Exocorps, the hard sci-fi space shooter that aims to blow the opposition out past the Orion Nebula, finally landed in Early Access at the start of this month and we geared up to give it a go.
Available now on PC, via Early Acess, Exocorps flings players into a near-future scenario where the augmentation of the infantry soldier has undergone something of a paradigm shift. Gone are functional but mundane clobber of the past, because the near future soldier has something a little more high tech to take to the battlefield and beyond. Gamers picking up Exocorps will find themselves in possession of a high tech exo suit. A heavily armoured mechanical weapons platform, these exosuits provide unparalleled movement, shooting into action with their very own jetpack and unleashing all manner of industrious death upon their enemies.
A Shiny new Gun
Just as the near future sci-fi scenario might suggest, Exocorps is something of a graphical wonder. It’s sometimes hard to understand quite how developer Gingerbred managed to carve such stunning landscapes out of the Unreal 3 engine. Jumping into the chrome-plated weapons platform that each player possesses and blasting off into battle unwraps a handful of very different backdrops to the upcoming destruction. Whether you end up weaving through the jagged landscape of Monument or bound effortlessly around a featureless Moon, Exocorps manages to look more majestic than you might think it has any right to.

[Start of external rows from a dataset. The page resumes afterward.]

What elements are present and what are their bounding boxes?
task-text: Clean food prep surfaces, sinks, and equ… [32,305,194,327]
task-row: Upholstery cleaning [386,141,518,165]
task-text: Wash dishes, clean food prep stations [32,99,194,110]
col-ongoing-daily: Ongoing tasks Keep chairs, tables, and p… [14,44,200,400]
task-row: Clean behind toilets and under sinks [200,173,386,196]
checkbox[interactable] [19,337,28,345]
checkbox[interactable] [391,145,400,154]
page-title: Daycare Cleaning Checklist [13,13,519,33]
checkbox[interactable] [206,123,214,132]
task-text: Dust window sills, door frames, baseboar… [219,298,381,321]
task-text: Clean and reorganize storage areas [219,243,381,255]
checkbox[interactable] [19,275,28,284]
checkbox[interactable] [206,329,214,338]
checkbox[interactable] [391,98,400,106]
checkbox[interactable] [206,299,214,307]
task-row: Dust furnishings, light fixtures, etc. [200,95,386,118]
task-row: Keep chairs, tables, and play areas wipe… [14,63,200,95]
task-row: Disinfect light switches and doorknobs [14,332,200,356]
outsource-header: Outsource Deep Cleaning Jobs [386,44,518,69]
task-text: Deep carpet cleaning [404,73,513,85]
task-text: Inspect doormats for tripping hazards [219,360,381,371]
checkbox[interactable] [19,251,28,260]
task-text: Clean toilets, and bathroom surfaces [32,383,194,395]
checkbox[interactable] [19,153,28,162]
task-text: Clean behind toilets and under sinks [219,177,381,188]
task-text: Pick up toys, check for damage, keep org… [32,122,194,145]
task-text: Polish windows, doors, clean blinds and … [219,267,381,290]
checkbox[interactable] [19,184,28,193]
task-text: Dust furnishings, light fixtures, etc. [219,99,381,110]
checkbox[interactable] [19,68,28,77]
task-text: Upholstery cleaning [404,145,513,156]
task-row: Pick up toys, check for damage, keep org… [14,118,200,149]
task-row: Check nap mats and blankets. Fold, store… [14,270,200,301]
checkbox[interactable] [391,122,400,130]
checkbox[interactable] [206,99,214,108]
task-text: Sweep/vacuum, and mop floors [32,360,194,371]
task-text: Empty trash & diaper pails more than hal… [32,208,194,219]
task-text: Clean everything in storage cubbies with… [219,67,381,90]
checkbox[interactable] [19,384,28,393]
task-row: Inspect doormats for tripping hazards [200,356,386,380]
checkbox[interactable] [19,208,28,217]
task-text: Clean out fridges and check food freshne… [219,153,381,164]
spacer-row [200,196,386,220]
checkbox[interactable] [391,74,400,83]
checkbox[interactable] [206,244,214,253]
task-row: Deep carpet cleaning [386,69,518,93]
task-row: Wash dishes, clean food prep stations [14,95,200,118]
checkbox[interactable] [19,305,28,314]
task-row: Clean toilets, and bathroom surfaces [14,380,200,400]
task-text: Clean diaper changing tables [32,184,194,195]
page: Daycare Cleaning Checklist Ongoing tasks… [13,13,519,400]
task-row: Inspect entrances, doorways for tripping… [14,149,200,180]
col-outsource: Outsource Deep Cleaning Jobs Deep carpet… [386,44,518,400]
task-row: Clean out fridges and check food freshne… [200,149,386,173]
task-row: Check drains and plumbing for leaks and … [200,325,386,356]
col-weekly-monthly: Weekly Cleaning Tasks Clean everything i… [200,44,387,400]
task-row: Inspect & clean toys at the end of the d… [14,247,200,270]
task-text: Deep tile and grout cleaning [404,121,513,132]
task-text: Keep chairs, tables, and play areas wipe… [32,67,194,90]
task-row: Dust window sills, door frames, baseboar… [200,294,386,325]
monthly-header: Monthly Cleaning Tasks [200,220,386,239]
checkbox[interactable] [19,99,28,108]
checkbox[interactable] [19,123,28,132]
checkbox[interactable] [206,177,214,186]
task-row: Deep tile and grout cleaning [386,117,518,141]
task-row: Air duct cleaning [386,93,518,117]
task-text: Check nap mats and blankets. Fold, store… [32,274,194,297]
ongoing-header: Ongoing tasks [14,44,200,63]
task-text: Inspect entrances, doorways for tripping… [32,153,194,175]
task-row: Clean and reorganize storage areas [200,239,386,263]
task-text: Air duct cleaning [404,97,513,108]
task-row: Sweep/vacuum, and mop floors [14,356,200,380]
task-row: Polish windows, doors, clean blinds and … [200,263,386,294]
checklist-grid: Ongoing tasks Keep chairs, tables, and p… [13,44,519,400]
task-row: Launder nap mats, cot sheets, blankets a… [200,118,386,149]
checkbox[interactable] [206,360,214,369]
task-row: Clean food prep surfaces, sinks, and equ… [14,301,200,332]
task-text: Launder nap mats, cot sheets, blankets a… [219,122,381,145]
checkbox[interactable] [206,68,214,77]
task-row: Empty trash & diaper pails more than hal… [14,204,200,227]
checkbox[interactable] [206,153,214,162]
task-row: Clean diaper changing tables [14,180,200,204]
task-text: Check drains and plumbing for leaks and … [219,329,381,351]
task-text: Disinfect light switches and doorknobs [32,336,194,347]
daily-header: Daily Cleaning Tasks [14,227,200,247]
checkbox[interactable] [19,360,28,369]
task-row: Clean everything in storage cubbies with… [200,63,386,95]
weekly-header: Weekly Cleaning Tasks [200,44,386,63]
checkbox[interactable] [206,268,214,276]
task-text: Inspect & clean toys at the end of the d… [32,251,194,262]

Despite the impressive look of this shooter, early gunplay definitely has a hankering for the Unreal of old. Unlike the over the top fluid ballet of something like DOOM or the cartoonish aim assisted fudge you might find in many other games, Exocorps feels closer to titles like Counter-Strike and Unreal Tournament. An exosuit might be advanced but there’s little AI assist here. Instead, the only AI you’ll find in Exocorps might be the opposition, and they’ll all be out to get you as soon as you start firing.

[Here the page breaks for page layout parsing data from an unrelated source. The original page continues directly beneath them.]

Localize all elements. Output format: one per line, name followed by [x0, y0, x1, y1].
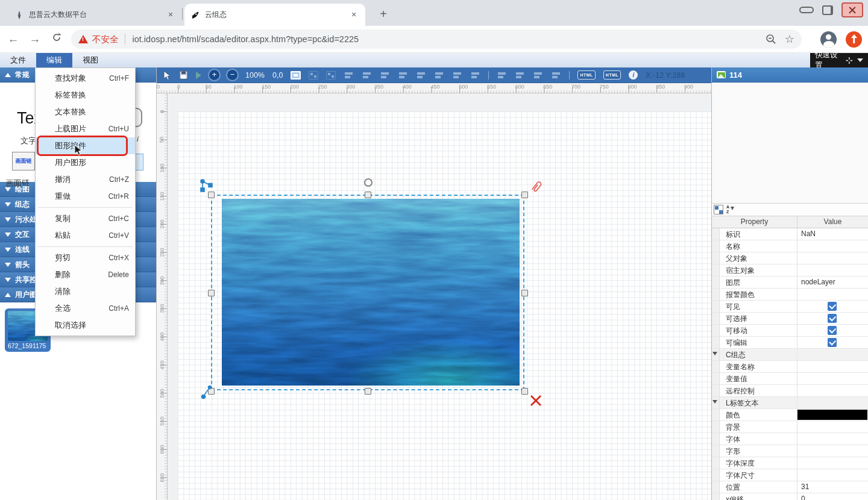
restore-button[interactable]: [822, 5, 833, 15]
rotate-handle[interactable]: [364, 178, 373, 187]
update-button[interactable]: [846, 31, 862, 48]
close-button[interactable]: [841, 2, 863, 17]
chevron-down-icon[interactable]: [857, 58, 863, 62]
align-middle-icon[interactable]: [416, 71, 426, 80]
minimize-button[interactable]: [799, 7, 814, 13]
panel-icon[interactable]: [291, 71, 301, 80]
property-row[interactable]: 字体深度: [712, 457, 868, 469]
send-back-icon[interactable]: [551, 71, 561, 80]
edit-menu-item[interactable]: 查找对象 Ctrl+F: [36, 70, 135, 87]
new-tab-button[interactable]: [375, 6, 392, 23]
property-row[interactable]: 可选择: [712, 313, 868, 325]
align-left-icon[interactable]: [344, 71, 354, 80]
property-value-cell[interactable]: [797, 385, 868, 396]
dock-layout-icon[interactable]: [846, 57, 853, 64]
select-cursor-icon[interactable]: [163, 70, 171, 80]
property-value-cell[interactable]: [797, 445, 868, 457]
property-row[interactable]: L标签文本: [712, 397, 868, 409]
property-value-cell[interactable]: [797, 373, 868, 384]
property-row[interactable]: 可编辑: [712, 337, 868, 349]
run-icon[interactable]: [196, 72, 201, 79]
menubar-item[interactable]: 视图: [72, 53, 108, 67]
align-center-icon[interactable]: [362, 71, 372, 80]
ocean-image-object[interactable]: [222, 199, 520, 386]
group-collapse-arrow[interactable]: [712, 352, 717, 355]
property-value-cell[interactable]: [797, 240, 868, 252]
property-row[interactable]: 字体: [712, 433, 868, 445]
forward-button[interactable]: [27, 31, 43, 48]
property-row[interactable]: 图层 nodeLayer: [712, 277, 868, 289]
group-icon[interactable]: [309, 71, 318, 80]
distribute-v-icon[interactable]: [515, 71, 525, 80]
property-value-cell[interactable]: NaN: [797, 228, 868, 240]
page-link-control-preview[interactable]: 画面链: [12, 152, 35, 170]
property-row[interactable]: 可见: [712, 301, 868, 313]
page-header[interactable]: 114: [712, 67, 868, 83]
property-value-cell[interactable]: 0: [797, 493, 868, 500]
group-collapse-arrow[interactable]: [712, 400, 717, 404]
paperclip-icon[interactable]: [530, 180, 543, 195]
property-value-cell[interactable]: [797, 252, 868, 264]
edit-menu-item[interactable]: 删除 Delete: [36, 266, 135, 283]
property-value-cell[interactable]: [797, 337, 868, 348]
connector-anchor-icon[interactable]: [200, 178, 215, 195]
checkbox-checked-icon[interactable]: [828, 302, 837, 311]
property-row[interactable]: 位置 31: [712, 481, 868, 493]
property-value-cell[interactable]: [797, 301, 868, 312]
edit-menu-item[interactable]: 标签替换: [36, 87, 135, 104]
property-row[interactable]: 变量值: [712, 373, 868, 385]
property-value-cell[interactable]: [797, 397, 868, 408]
zoom-out-icon[interactable]: [227, 70, 237, 80]
property-row[interactable]: 背景: [712, 421, 868, 433]
property-row[interactable]: 可移动: [712, 325, 868, 337]
edit-menu-item[interactable]: 重做 Ctrl+R: [36, 188, 135, 205]
property-row[interactable]: 宿主对象: [712, 264, 868, 277]
edit-menu-item[interactable]: 撤消 Ctrl+Z: [36, 171, 135, 188]
property-row[interactable]: 标识 NaN: [712, 228, 868, 240]
not-secure-label[interactable]: 不安全: [92, 34, 119, 45]
property-row[interactable]: x偏移 0: [712, 493, 868, 500]
property-row[interactable]: 字体尺寸: [712, 469, 868, 481]
edit-menu-item[interactable]: 剪切 Ctrl+X: [36, 249, 135, 266]
menubar-item[interactable]: 文件: [0, 53, 36, 67]
resize-handle-top-right[interactable]: [521, 192, 528, 198]
checkbox-checked-icon[interactable]: [828, 338, 837, 347]
property-row[interactable]: 字形: [712, 445, 868, 457]
alphabetical-sort-icon[interactable]: AZ: [726, 205, 735, 214]
property-value-cell[interactable]: [797, 361, 868, 372]
property-value-cell[interactable]: [797, 409, 868, 420]
edit-menu-item[interactable]: 全选 Ctrl+A: [36, 300, 135, 317]
property-row[interactable]: 名称: [712, 240, 868, 252]
property-value-cell[interactable]: [797, 457, 868, 469]
tab-scada-editor[interactable]: 云组态: [184, 4, 365, 26]
checkbox-checked-icon[interactable]: [828, 326, 837, 335]
property-value-cell[interactable]: [797, 289, 868, 300]
property-value-cell[interactable]: [797, 469, 868, 481]
distribute-h-icon[interactable]: [497, 71, 507, 80]
same-width-icon[interactable]: [452, 71, 462, 80]
tab-close-icon[interactable]: [165, 10, 176, 20]
tab-dashboard[interactable]: 思普云大数据平台: [8, 4, 182, 26]
edit-menu-item[interactable]: 上载图片 Ctrl+U: [36, 120, 135, 137]
profile-avatar[interactable]: [820, 31, 837, 48]
categorized-view-icon[interactable]: [714, 205, 723, 214]
property-row[interactable]: 颜色: [712, 409, 868, 421]
quick-settings-bar[interactable]: 快速设置: [810, 53, 868, 67]
edit-menu-item[interactable]: 粘贴 Ctrl+V: [36, 227, 135, 244]
resize-handle-bottom[interactable]: [365, 388, 371, 395]
edit-menu-item[interactable]: 文本替换: [36, 104, 135, 120]
property-row[interactable]: 远程控制: [712, 385, 868, 397]
delete-x-icon[interactable]: [530, 395, 542, 407]
align-bottom-icon[interactable]: [434, 71, 444, 80]
url-field[interactable]: 不安全 iot.idosp.net/html/scada/editor.aspx…: [71, 30, 802, 49]
bookmark-star-icon[interactable]: [785, 33, 794, 46]
back-button[interactable]: [5, 31, 22, 48]
property-row[interactable]: 父对象: [712, 252, 868, 264]
align-top-icon[interactable]: [398, 71, 408, 80]
design-canvas[interactable]: [168, 93, 711, 500]
save-icon[interactable]: [179, 70, 188, 80]
edit-menu-item[interactable]: 复制 Ctrl+C: [36, 210, 135, 227]
resize-handle-right[interactable]: [521, 290, 528, 296]
same-height-icon[interactable]: [470, 71, 480, 80]
checkbox-checked-icon[interactable]: [828, 314, 837, 323]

Letting one of the Exosuit’s weapons off the chain for the first time requires lightening precision and great reflexes, for a multitude of reasons. The Exosuit itself comes crammed with technology to help you strike down your opponents. The Mini Gun, Dart Rifle, Autocannon, Laser, Plasma Rifle, and Rail Gun are accompanied by an independent, and utterly devastating, set of swarm missiles strapped onto each exosuit. Each of these weapons provides its own particular capabilities and the diversity feels fair. The Mini Gun, for example, is largely a spray and pray affair that is best used to cajole enemies in a particular direction, while the laser is an energy-intensive but effective medium between precision and power. The same energy that powers the aforementioned laser rifle is tied to almost every weapon in your own exosuit. This central pool of universal ammo also fuels the suit’s shields, intertwining your attack and defence when you eventually lead to taking aim for the first time.
An Arsenal Of Action
While the weapons in Exocorps are impressive and varied enough to allow for multiple situations, this is far more than a shoot and loot type scenario. If you’re looking to a Borderlands style outer space adventure then Exocorps might find you scratching your head occasionally. Exocorps doesn’t just add a little layer of complexity and hard-sci fi realism by coupling the energy cells of a suit to multiple systems, it elevates what could be a simple shooter with a multitude of other ideas. Throwing old ideas about aerial shooter up in the air, quite literally, developer Gingerbread borrows elements from classic aerial combat sims, as Garin Mazaika described in a recent interview. While a jetpack is great for getting around, firing it, or indeed any weapon generates a ton of noise and heat. This makes players easy to detect on enemy sensors, allowing potential aces to more easily find and lock onto a target before dispatching a wave of swarm missiles. Coupled with the use of personal jammers and flare countermeasures, these additions turn Exocorps form a cool looking shooter into a desperate game of cat and mouse where dogfighting is commonplace and picking when to fight or how to move across low gravity terrain can be just as important as the chaos that any enemy engagement can cause. Exocrops combat is a mix of considered approach, tactical decisions, and then utter chaos, as things unfold at breakneck speed. It’s a refreshing change from the fun if familiar Battle Royales and hero shooters of late.
Finding An Opponent
These sort of engagements are fantastic when you encounter them. Playing online in Early Access is a relatively barren landscape, and the AI system is extremely predictable. I’m relatively sure I’ve ever seen a bot already. That said, jumping in with a friend or going toe to toe with your friends is immensely fun. Watching your cohorts fly straight into a mountain of fire, or just a mountain, is fantastic and watching your teammates flail as they try to find the flares is worth the cost of the game alone. It’s clear that as Exocorps develops and earns more dedicated players, the complexities of the tactical gameplay will influence higher tier gameplay. Right now, Exocorps is an intense and rewarding shooter that takes inspiration from classic ideas across a multitude of genres. Exocorps is not quite perfect yet, but even in its early moment’s this indie shooter is showing more ambition than other console based astronomical shooters. Check out Exocorps over on Steam now.